Then I think we are in violent agreement. People who say “copyright has gotten out of control” or “is the cost worth it to society” largely are complaining about the current state of copyright where it lasts generations in my experience. Nobody hates the creator of culture they love, the hate the lawyers strangling anyone’s ability to participate in that culture in any way other than as a consumer. If we turned back the clock to 1975 levels of protection, we would get a public domain again which is good for creators, and creators would still have long periods to profit off their labor. The next Disney could be born as the first Disney was, by remixing the rich public domain. Of course that wouldn’t be good for the current disney monopoly and so it’s unlikely to happen.
True. But the reason why we talk about Public Domain so positively is that we view it as there being so much creativity that is contained for 70+ years for no reason.
It's starting to turn out, and I fear the perception is getting set, that almost all of that creativity is garbage, or at least perceived as such by a growing percentage of people.

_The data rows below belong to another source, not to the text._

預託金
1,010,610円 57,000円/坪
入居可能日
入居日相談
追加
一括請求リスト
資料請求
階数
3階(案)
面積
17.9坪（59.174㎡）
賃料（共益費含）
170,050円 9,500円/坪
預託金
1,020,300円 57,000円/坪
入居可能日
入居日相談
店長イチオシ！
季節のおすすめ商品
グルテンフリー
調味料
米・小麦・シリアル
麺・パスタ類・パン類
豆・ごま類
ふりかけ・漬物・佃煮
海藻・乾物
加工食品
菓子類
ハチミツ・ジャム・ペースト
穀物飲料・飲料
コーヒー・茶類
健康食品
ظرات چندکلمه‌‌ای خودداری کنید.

Seriously though, if I was Disney, I'd bankroll secretly as much garbage public domain content about Winnie the Pooh and Mickey Mouse as possible. I'd then lobby Congress for infinitely renewable copyright. I then get to frame every Senator opposed as supporting horror content for kids. Fun.
1973 was almost 40 years ago. You should not have the right to profit from your work forever. 40 years is more than enough time. As such, I don't feel the least bit compelled by the second part of your argument. If Disney goes broke because Steamboat Willie has finally entered the public domain and is blatantly copied in Russia, I don't think anyone is going to shed a tear.

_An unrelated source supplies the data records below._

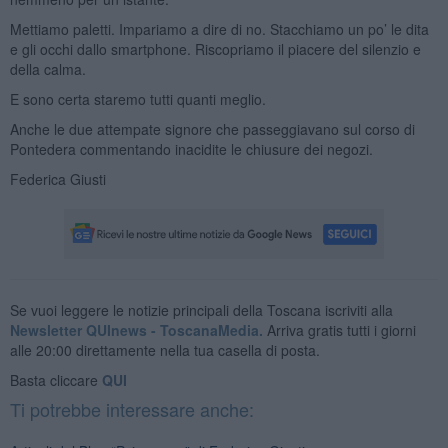
Mettiamo paletti. Impariamo a dire di no. Stacchiamo un po’ le dita
e gli occhi dallo smartphone. Riscopriamo il piacere del silenzio e
della calma.
E sono certa staremo tutti quanti meglio.
Anche le due attempate signore che passeggiavano sul corso di
Pontedera commentando inacidite le chiusure dei negozi.
Federica Giusti
Se vuoi leggere le notizie principali della Toscana iscriviti alla
Newsletter QUInews - ToscanaMedia.
Arriva gratis tutti i giorni
alle 20:00 direttamente nella tua casella di posta.
Basta cliccare
QUI
Ti potrebbe interessare anche:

I don't really have a good solution. My gut reaction is that having a system that rewards the same companies that pushed for infinite copyright duration, rather than removing their hold over our shared culture, isn't a good solution. That isn't the most pragmatic of me, but I'd rather not reward Disney for breaking the public domain.
On an exponential curve, even companies would be thinking hard about renewal a few doublings into the process. Even Disney would start getting to the point where they'd be picking and choosing and not just forking over $(2^n × number of works) every year.
Also, I often advocate this, and to some extent I consider it a strategic retreat. Fine. You're a big company and you want to own your stuff forever. But behind the laws protecting those companies there's a ton of stuff that the owner doesn't care, nobody even knows who the owner is, etc. etc. (There's a lot of stuff that is de facto in the public domain because nobody owns it anymore in any practical sense, but there's no way to be sure what that stuff is, and the risk is too large to take.) The stuff the big companies are defending is just a small fraction of what exists. If we tuned the laws to give the big companies what they want (more or less) but stopped protecting everything else it'd be a win. And they can pay an increasingly steep fee for the benefit.
Or, to put it more prosaically, I don't really care how long Steamboat Willy stays under Disney's copyright, I'd like Steamboat Willy to stop shielding everything produced ever.
If disney lost the copyright on their older works and copyright law started expiring after 20 or 50 years instead of the 100 plus today, I would consider this a good thing.
People who make billions of dollars from the status quo have great power to maintain the status quo.
The problem with the copyright lobbyism is that it affects not just Disney but everyone else. Right now nothing will ever reach the public domain through copyright expiration.
It would be okay if copyright law had a short duration like 10 years but a way to extend the copyright term by another 10 years for a flat fee that keeps up with inflation. It doesn't have to be an increasing fee. The point of this fee is to check whether a business can still extract money out of their IP. If they can't then release it to the public domain.
If Mickey Mouse is a cash cow that lasts forever then so be it.
There are analyses that say many contradictory things. I haven't read that analysis and don't know whether I would think much of it. But let's suppose that if I did then I would be convinced that the economic effects of copyright extension are better understood as that type of protectionism.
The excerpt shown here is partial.